Extracted page text data:
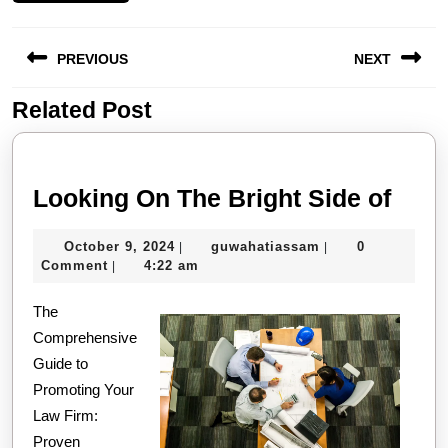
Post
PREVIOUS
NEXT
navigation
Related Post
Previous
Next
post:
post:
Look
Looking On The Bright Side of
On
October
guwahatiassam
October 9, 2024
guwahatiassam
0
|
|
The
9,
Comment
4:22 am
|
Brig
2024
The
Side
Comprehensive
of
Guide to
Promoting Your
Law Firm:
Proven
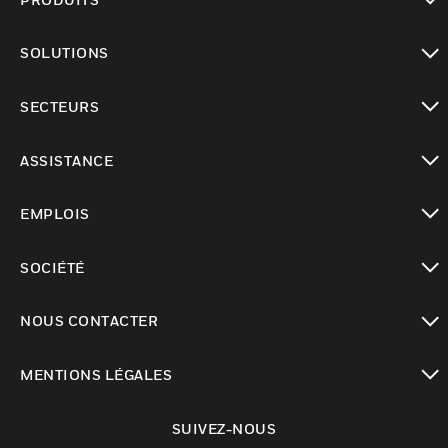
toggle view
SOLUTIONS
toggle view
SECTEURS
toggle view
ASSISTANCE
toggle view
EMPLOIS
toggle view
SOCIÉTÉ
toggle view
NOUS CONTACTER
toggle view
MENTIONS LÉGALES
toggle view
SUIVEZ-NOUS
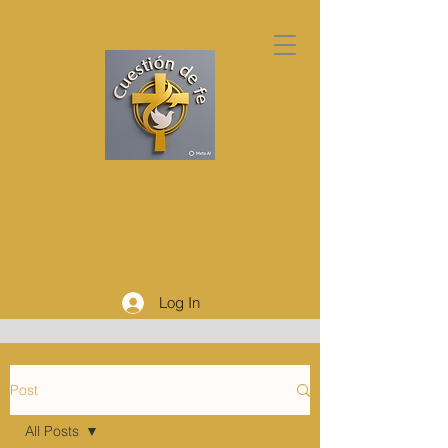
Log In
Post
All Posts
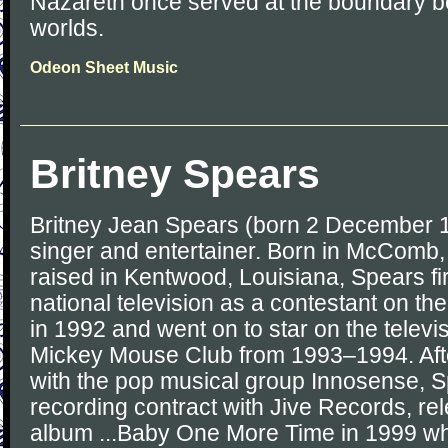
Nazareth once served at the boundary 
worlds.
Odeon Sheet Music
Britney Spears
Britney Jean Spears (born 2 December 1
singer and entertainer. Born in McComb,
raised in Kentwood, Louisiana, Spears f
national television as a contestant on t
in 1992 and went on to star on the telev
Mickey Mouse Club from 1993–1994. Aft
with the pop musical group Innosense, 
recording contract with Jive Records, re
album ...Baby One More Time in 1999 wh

...

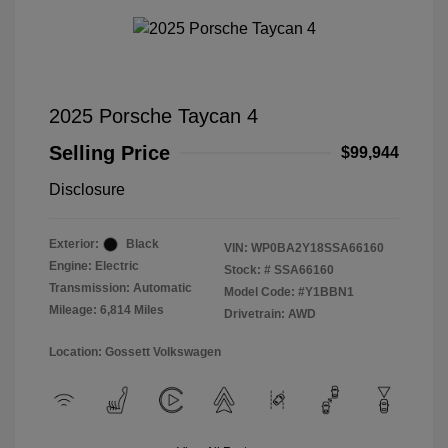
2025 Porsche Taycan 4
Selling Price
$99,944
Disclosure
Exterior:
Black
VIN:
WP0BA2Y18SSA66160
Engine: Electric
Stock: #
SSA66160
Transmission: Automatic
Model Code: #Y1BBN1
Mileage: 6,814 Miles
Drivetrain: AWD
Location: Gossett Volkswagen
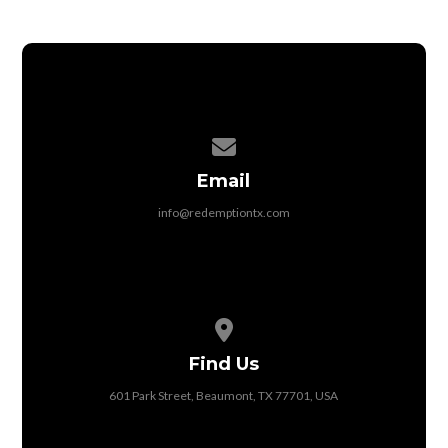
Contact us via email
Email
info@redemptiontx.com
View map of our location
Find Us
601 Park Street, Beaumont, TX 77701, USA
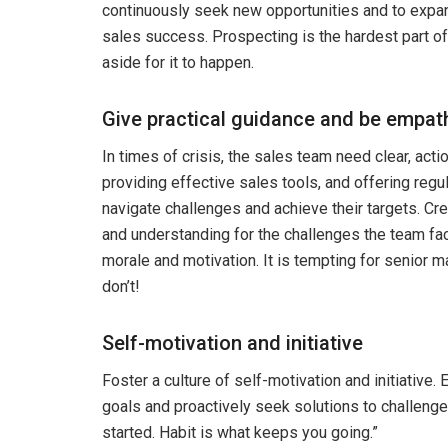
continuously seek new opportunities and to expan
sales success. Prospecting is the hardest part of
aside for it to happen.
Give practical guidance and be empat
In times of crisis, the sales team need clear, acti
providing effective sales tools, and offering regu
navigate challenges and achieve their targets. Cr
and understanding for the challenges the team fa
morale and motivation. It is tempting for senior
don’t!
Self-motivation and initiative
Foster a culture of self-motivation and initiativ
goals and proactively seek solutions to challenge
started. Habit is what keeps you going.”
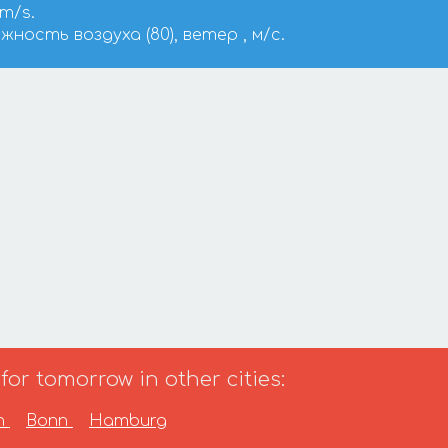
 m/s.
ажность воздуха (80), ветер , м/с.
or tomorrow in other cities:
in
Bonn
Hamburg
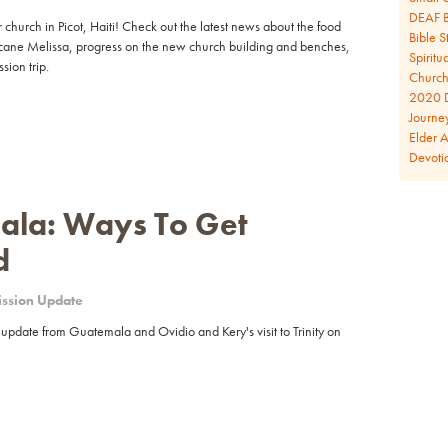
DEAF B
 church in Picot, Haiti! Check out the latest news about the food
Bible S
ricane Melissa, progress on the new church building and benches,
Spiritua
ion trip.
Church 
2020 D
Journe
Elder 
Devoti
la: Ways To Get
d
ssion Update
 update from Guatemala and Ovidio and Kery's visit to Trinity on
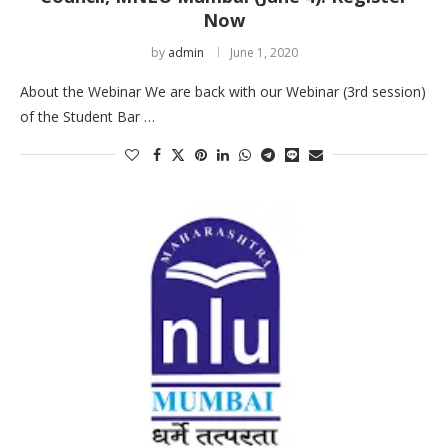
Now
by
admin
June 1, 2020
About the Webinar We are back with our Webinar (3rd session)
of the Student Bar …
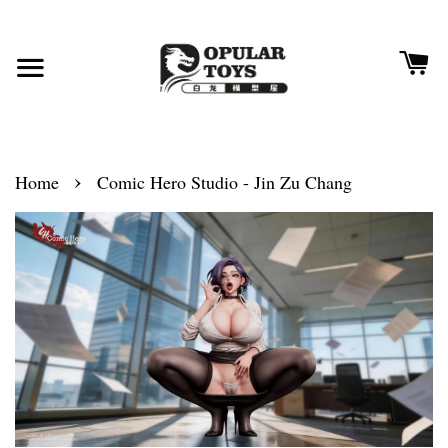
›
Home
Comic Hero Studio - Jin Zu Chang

EXERCISE AIM:
What is the number of lines in the records that contain the string "Spears"? Give only that number.

REPLY:
3